SBS 2008 Folder Share permissions mess

Question

I came across this question asked a couple of years ago about setting permissions via a script and was hoping that there might be a similar script that would work for me with the issue I am having.

Essentially I have 3 Shared Folders on the Network - two of which have permissions that have become so convoluted that I would like to delete the shares - reset all permissions to what they would have been at the initial setup of my SBS installation and then to start over from scratch.

These shares are not user re-directed folders or anything of the sort - they are simply DocShares that I set up on my D: drive

The one most simplistic share that I have which is available to all authenticated users works as planned and has never been messed with.

The second was also fine until just recently and contains the sensitive accounting data etc. and is only available to three users. There is a folder within this share that I intended to give three additional users access to to facilitate a document workflow that sits inside of our accounting system.

This is where all of the trouble began as I failed to realize that no matter what permissions I gave these three users for the 'document approval only people' - they will never gain appropriate access to the folder inside due to the resultant rule of most restrictive permissions being that they have no rights to parent folder.

That said my plan is to Move this Folder out of the this directory (it doesn't need to be there) and then set everyone up from scratch again but not without resetting all the NTFS permissions across these folders to clean up the mess that I created in the process.
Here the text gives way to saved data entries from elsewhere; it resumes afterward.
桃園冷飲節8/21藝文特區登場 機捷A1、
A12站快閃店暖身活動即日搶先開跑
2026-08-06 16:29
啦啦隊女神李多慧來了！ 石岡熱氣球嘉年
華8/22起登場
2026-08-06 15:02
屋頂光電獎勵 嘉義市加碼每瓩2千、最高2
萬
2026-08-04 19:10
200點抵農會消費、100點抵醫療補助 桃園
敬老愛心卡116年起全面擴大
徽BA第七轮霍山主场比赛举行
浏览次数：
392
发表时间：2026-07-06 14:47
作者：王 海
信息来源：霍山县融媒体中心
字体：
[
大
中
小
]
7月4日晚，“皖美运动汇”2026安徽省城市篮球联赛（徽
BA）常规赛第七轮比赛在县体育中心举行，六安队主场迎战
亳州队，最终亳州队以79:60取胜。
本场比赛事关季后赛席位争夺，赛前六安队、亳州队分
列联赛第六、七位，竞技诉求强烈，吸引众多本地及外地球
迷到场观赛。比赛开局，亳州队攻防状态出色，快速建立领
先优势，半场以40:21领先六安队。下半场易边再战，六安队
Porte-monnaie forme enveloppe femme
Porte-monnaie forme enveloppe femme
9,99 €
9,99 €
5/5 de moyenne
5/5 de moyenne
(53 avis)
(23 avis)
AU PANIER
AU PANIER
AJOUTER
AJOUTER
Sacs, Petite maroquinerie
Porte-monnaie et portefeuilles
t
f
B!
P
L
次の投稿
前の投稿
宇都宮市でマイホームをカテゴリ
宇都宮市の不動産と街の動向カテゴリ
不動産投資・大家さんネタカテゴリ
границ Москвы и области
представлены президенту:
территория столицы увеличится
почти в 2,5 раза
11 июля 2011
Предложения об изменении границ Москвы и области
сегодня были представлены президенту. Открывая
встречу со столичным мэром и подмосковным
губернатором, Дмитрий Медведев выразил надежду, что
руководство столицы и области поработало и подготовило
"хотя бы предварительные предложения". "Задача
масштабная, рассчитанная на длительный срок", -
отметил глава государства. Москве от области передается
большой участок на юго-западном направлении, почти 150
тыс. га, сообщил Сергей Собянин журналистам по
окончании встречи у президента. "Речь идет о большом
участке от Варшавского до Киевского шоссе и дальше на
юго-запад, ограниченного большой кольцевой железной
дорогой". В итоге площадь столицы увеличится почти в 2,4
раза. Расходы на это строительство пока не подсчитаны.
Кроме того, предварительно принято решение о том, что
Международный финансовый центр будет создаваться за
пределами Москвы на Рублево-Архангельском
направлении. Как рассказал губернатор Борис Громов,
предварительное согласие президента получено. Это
Many thanks in advance for your insight and help as I am truly at a loss and do not want to rebuild this box from scratch to get it all sorted.

Answer 1

While you are asking for a script, I think that using the GUI to just recursively reset all filesystem permissions on a directory would be a much simpler approach if you just have a handful of directories to reset. The basic outline (stolen from a MSDN blog):

1. Launch an instance of Windows Explorer
2. Navigate to the parent of the folder that you want to reset permissions for
3. Right-click on the folder and choose Sharing and Security...
4. Click on the Security tab
5. Click the Advanced button
6. Set the permissions you want - typically you will want to allow Administrators, System, 7. and Creator Owner to have full control
7. Check the box labeled Replace permission entries on all child objects with entries shown here that apply to child objects
8. Click OK
9. Click Yes in the dialog box that appears asking if you are sure
10. Wait while Windows recursively applies the specified permissions to all sub-folders and files

The crucial part is obviously the checkbox to replace permission entries on all child objects:

Also, the idea of having folder permissions narrow down from more restrictive to less restrictive is always an excellent one from the system management standpoint - it is much easier to document and manage this way. However, your observation that

they will never gain appropriate access to the folder inside due to the resultant rule of most restrictive permissions being that they have no rights to parent folder

is inaccurate. Windows does not care about the parent directories when checking access controls. If your users would not click through \server -> \accounting -> document approval in Windows Explorer but simply type (or use a link opening) \\server\accounting\document approval you would see it magically open even when the permissions only allow access for the subdirectory. So don't let it give you a false sense of security, should you ever create such a setup deliberately.